Kim presided over a meeting of the ruling Workers’ Party’s Central Military Commission on Monday and encouraged the armed forces to perform “ever-victorious feats” and display “matchless military strength” to open a new phase in development, the country’s official Korean Central News Agency reported Tuesday.
The meeting came amid signs North Korea is planning a military parade that may be an occasion to showcase the latest hardware from his growing nuclear weapons and missile program that’s brewing concern for the United States and its allies in Asia.
The commission’s members, who represent Kim’s top military brass, discussed a series of tasks aimed at inducing “great change” in the military, including “constantly expanding and intensifying the operation and combat drills” and “more strictly perfecting the preparedness for war,” the agency said.
The commission also discussed unspecified organizational changes to “fundamentally improve and strengthen” military affairs, and state media photos of the meeting showed a flag representing a possibly new department called the “missile general bureau.”
North Korea marks the 75th founding anniversary of the Korean People’s Army on Wednesday and may celebrate with a parade in Pyongyang.

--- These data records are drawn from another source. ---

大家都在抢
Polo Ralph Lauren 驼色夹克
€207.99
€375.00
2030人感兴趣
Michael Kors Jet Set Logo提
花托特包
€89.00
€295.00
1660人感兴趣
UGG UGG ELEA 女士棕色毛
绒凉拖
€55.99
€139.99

Lee Sung-jun, spokesperson of South Korea’s Joint Chiefs of Staff, said during a briefing that the South Korean military has detected a “significant increase in personnel and vehicles” in areas related to parade rehearsals, but declined to share a specific assessment on when the event would take place.

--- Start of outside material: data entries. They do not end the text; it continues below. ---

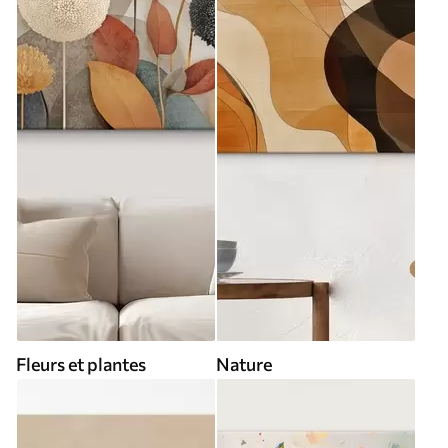
Fleurs et plantes
Nature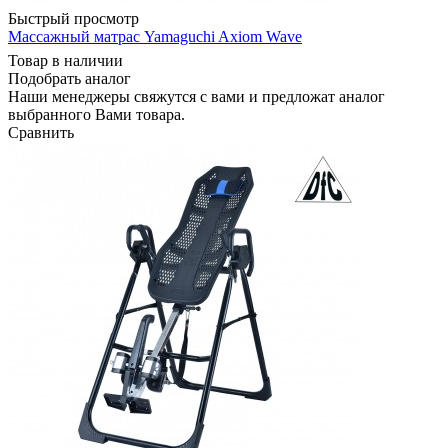
Быстрый просмотр
Массажный матрас Yamaguchi Axiom Wave
Товар в наличии
Подобрать аналог
Наши менеджеры свяжутся с вами и предложат аналог
выбранного Вами товара.
Сравнить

Lee said the South Korean military was closely monitoring developments related to North Korea’s possible creation of a new military bureau related to missiles but didn’t provide further details. Some analysts say that the new department could possibly handle the development of nuclear warheads and ballistic systems.
Kim's comments from the military meeting are the latest warning from Pyongyang that it’s preparing to intensify its military demonstrations following a record-breaking year in missile testing. The warnings are in part a response to the United States’ expanding military drills with South Korea, which the allies have said are aimed at countering the North’s evolving threat.

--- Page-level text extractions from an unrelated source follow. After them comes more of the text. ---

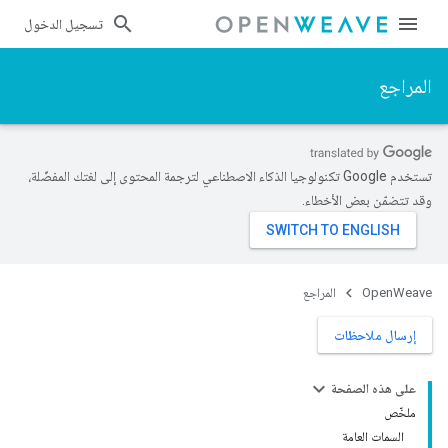
تسجيل الدخول
المراجع
تستخدم Google تكنولوجيا الذكاء الاصطناعي لترجمة المحتوى إلى لغتك المفضّلة،
وقد تتضمّن بعض الأخطاء.
OpenWeave
المراجع
إرسال ملاحظات
على هذه الصفحة
ملخّص
السمات العامة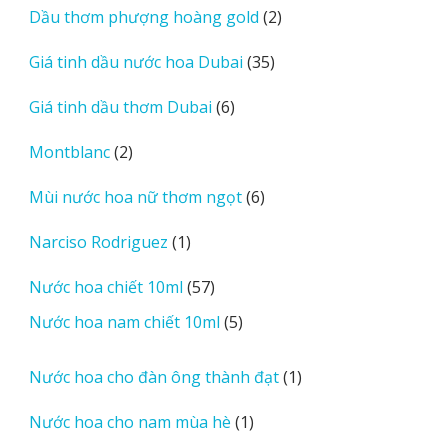
2
Dầu thơm phượng hoàng gold
2
phẩm
sản
35
Giá tinh dầu nước hoa Dubai
35
phẩm
sản
6
Giá tinh dầu thơm Dubai
6
phẩm
sản
2
Montblanc
2
phẩm
sản
6
Mùi nước hoa nữ thơm ngọt
6
phẩm
sản
1
Narciso Rodriguez
1
phẩm
sản
57
Nước hoa chiết 10ml
57
phẩm
sản
5
Nước hoa nam chiết 10ml
5
phẩm
sản
phẩm
1
Nước hoa cho đàn ông thành đạt
1
sản
1
Nước hoa cho nam mùa hè
1
phẩm
sản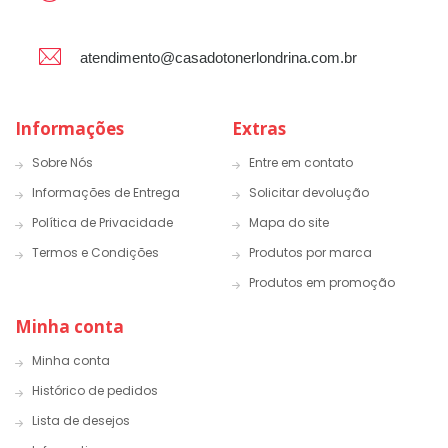
atendimento@casadotonerlondrina.com.br
Informações
Extras
Sobre Nós
Entre em contato
Informações de Entrega
Solicitar devolução
Política de Privacidade
Mapa do site
Termos e Condições
Produtos por marca
Produtos em promoção
Minha conta
Minha conta
Histórico de pedidos
Lista de desejos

Last week, North Korea threatened to counter U.S. military moves with the “most overwhelming nuclear force” as it condemned U.S. plans to expand its joint exercise with South Korea and deploy more advanced military assets like bombers and aircraft carriers to the region.
North Korea fired more than 70 ballistic missiles in 2022, including potential nuclear-capable weapons designed to strike targets in South Korea or reach the U.S. mainland. It also conducted a slew of launches it described as simulated nuclear attacks on South Korean and U.S. targets in response to the expanded U.S. military drills with South Korea, which had been downsized during the Trump administration.
During a major political conference in December, Kim called for an “exponential increase” of the country’s nuclear warheads, mass production of battlefield tactical nukes targeting South Korea and the development of more powerful intercontinental ballistic missiles that could reach the American homeland.
Experts say Kim’s weapons tests and threats are aimed at forcing Washington to accept the idea of North Korea as a nuclear power, which Pyongyang sees as a way to negotiate economic and political concession from a position of strength.
But there are also signs that the costs of Kim’s growing nuclear ambitions are piling up. North Korean state media said Monday that the ruling Workers’ Party has scheduled a plenary meeting of its powerful Central Committee later this month to discuss the “urgent task” on improving agricultural production amid deepening economic isolation.
Some experts have said that the country’s food insecurity is likely at its worst state since the 1990s when a devastating famine killed hundreds of thousands of people.
Diplomacy between Washington and Pyongyang has been stalled since 2019, with the two sides remaining at odds over U.S.-led economic sanctions against the North and the North’s nuclear program.